A magnitude-6.0 quake struck 240 kilometers (150 miles) northeast of Tauranga on New Zealand’s North Island, while a temblor measured at magnitude-6.2 hit 28 kilometers southeast of Caburan on the Philippine island of Mindanao, according to reports on the website of the U.S. Geological Survey.
Today’s offshore quakes presented no tsunami danger, Philippine Institute of Volcanology and Seismology Director Renato Solidum said by telephone today, and no warnings were issued by the Pacific Tsunami Warning Center.

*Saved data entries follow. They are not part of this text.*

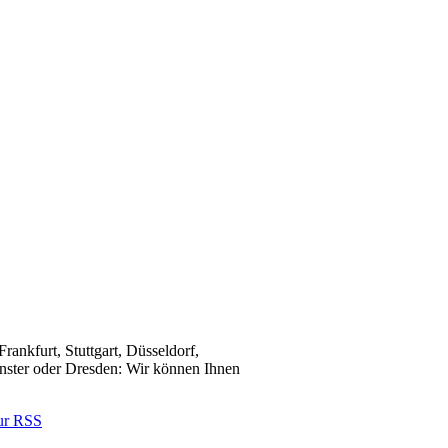
rankfurt, Stuttgart, Düsseldorf,
nster oder Dresden: Wir können Ihnen
ur RSS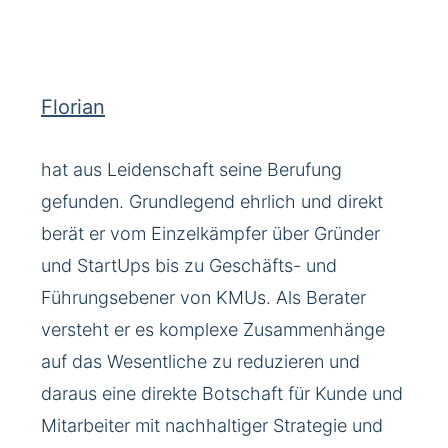
Florian
hat aus Leidenschaft seine Berufung
gefunden. Grundlegend ehrlich und direkt
berät er vom Einzelkämpfer über Gründer
und StartUps bis zu Geschäfts- und
Führungsebener von KMUs. Als Berater
versteht er es komplexe Zusammen­hänge
auf das Wesentliche zu reduzieren und
daraus eine direkte Botschaft für Kunde und
Mitarbeiter mit nachhaltiger Strategie und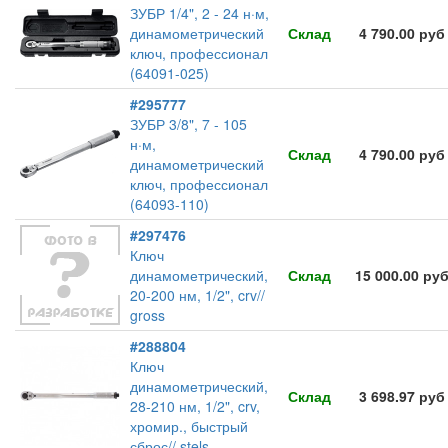
ЗУБР 1/4", 2 - 24 н·м,
динамометрический
Склад
4 790.00 руб
ключ, профессионал
(64091-025)
#295777
ЗУБР 3/8", 7 - 105
н·м,
Склад
4 790.00 руб
динамометрический
ключ, профессионал
(64093-110)
#297476
Ключ
динамометрический,
Склад
15 000.00 ру
20-200 нм, 1/2", crv//
gross
#288804
Ключ
динамометрический,
Склад
3 698.97 руб
28-210 нм, 1/2", crv,
хромир., быстрый
сброс// stels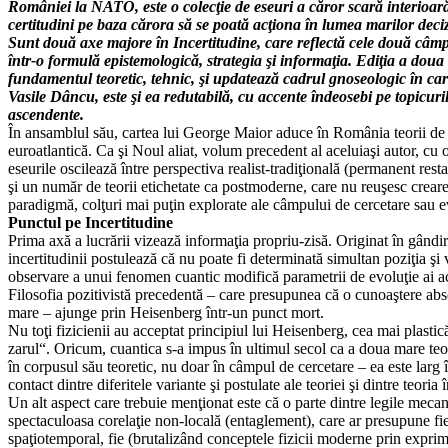
României la NATO, este o colecţie de eseuri a căror scară interioară
certitudini pe baza cărora să se poată acţiona în lumea marilor decizi
Sunt două axe majore în Incertitudine, care reflectă cele două câmpu
într-o formulă epistemologică, strategia şi informaţia. Ediţia a doua
fundamentul teoretic, tehnic, şi updatează cadrul gnoseologic în car
Vasile Dâncu, este şi ea redutabilă, cu accente îndeosebi pe topicurile
ascendente.
În ansamblul său, cartea lui George Maior aduce în România teorii de vâ
euroatlantică. Ca şi Noul aliat, volum precedent al aceluiaşi autor, cu
eseurile oscilează între perspectiva realist-tradiţională (permanent rest
şi un număr de teorii etichetate ca postmoderne, care nu reuşesc creare
paradigmă, colţuri mai puţin explorate ale câmpului de cercetare sau ev
Punctul pe Incertitudine
Prima axă a lucrării vizează informaţia propriu-zisă. Originat în gândire
incertitudinii postulează că nu poate fi determinată simultan poziţia şi
observare a unui fenomen cuantic modifică parametrii de evoluţie ai acest
Filosofia pozitivistă precedentă – care presupunea că o cunoaştere abso
mare – ajunge prin Heisenberg într-un punct mort.
Nu toţi fizicienii au acceptat principiul lui Heisenberg, cea mai plast
zarul“. Oricum, cuantica s-a impus în ultimul secol ca a doua mare teor
în corpusul său teoretic, nu doar în câmpul de cercetare – ea este larg î
contact dintre diferitele variante şi postulate ale teoriei şi dintre teoria î
Un alt aspect care trebuie menţionat este că o parte dintre legile mecan
spectaculoasa corelaţie non-locală (entaglement), care ar presupune fie
spaţiotemporal, fie (brutalizând conceptele fizicii moderne prin exprimar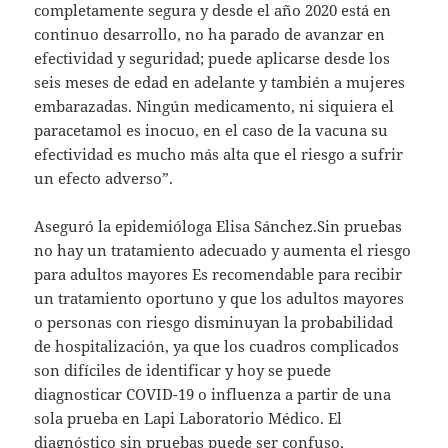
completamente segura y desde el año 2020 está en
continuo desarrollo, no ha parado de avanzar en
efectividad y seguridad; puede aplicarse desde los
seis meses de edad en adelante y también a mujeres
embarazadas. Ningún medicamento, ni siquiera el
paracetamol es inocuo, en el caso de la vacuna su
efectividad es mucho más alta que el riesgo a sufrir
un efecto adverso”.
Aseguró la epidemióloga Elisa Sánchez.Sin pruebas
no hay un tratamiento adecuado y aumenta el riesgo
para adultos mayores Es recomendable para recibir
un tratamiento oportuno y que los adultos mayores
o personas con riesgo disminuyan la probabilidad
de hospitalización, ya que los cuadros complicados
son difíciles de identificar y hoy se puede
diagnosticar COVID-19 o influenza a partir de una
sola prueba en Lapi Laboratorio Médico. El
diagnóstico sin pruebas puede ser confuso,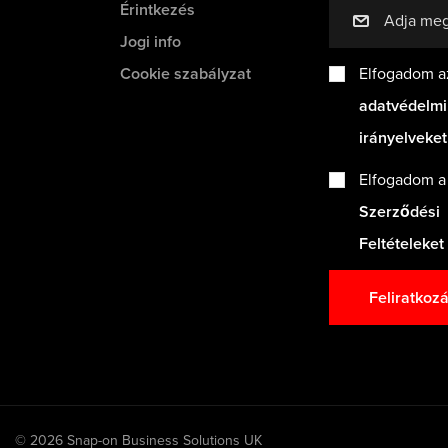
Érintkezés
mail
Jogi info
Cookie szabályzat
Elfogadom a
adatvédelmi
irányelveke
Elfogadom 
Szerződési
Feltételeket
Feliratkoz
© 2026 Snap-on Business Solutions UK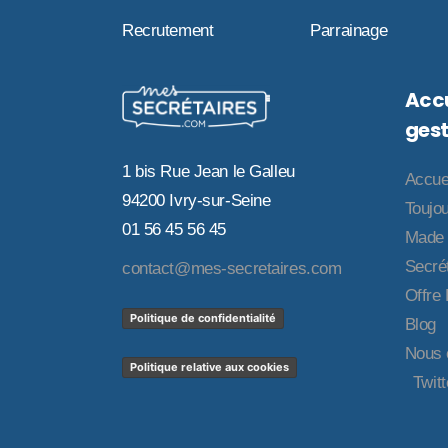
Recrutement
Parrainage
Accu
gest
1 bis Rue Jean le Galleu
Accue
94200 Ivry-sur-Seine
Toujou
01 56 45 56 45
Made 
Secrét
contact@mes-secretaires.com
Offre
Politique de confidentialité
Blog
Nous 
Politique relative aux cookies
Twitt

The Rim of Fire, an arc of tectonic plate interfaces that circle the Pacific Ocean from Chile to New Zealand, experienced 16 earthquakes rated “significant” by the USGS in the past 30 days, according to the agency’s website. The USGS lists seven magnitude-9.0 or greater quakes of “general historic interest” since 856 AD -- all within that arc.
Seismic activity has led to as many as half a million deaths in the region in recent years, including more than 280,000 killed by the Indian Ocean tsunami of December 2004, 90,000 in a May 2008 quake in China’s Sichuan province, and 20,000 in the wake of Japan’s March 2011 disaster.
One year ago, the Philippines was hit by an earthquake that killed at least 48 people and triggered landslides that left dozens more missing. That magnitude-6.8 quake struck the Negros and Cebu region, damaging bridges and roads and shutting offices, schools and malls.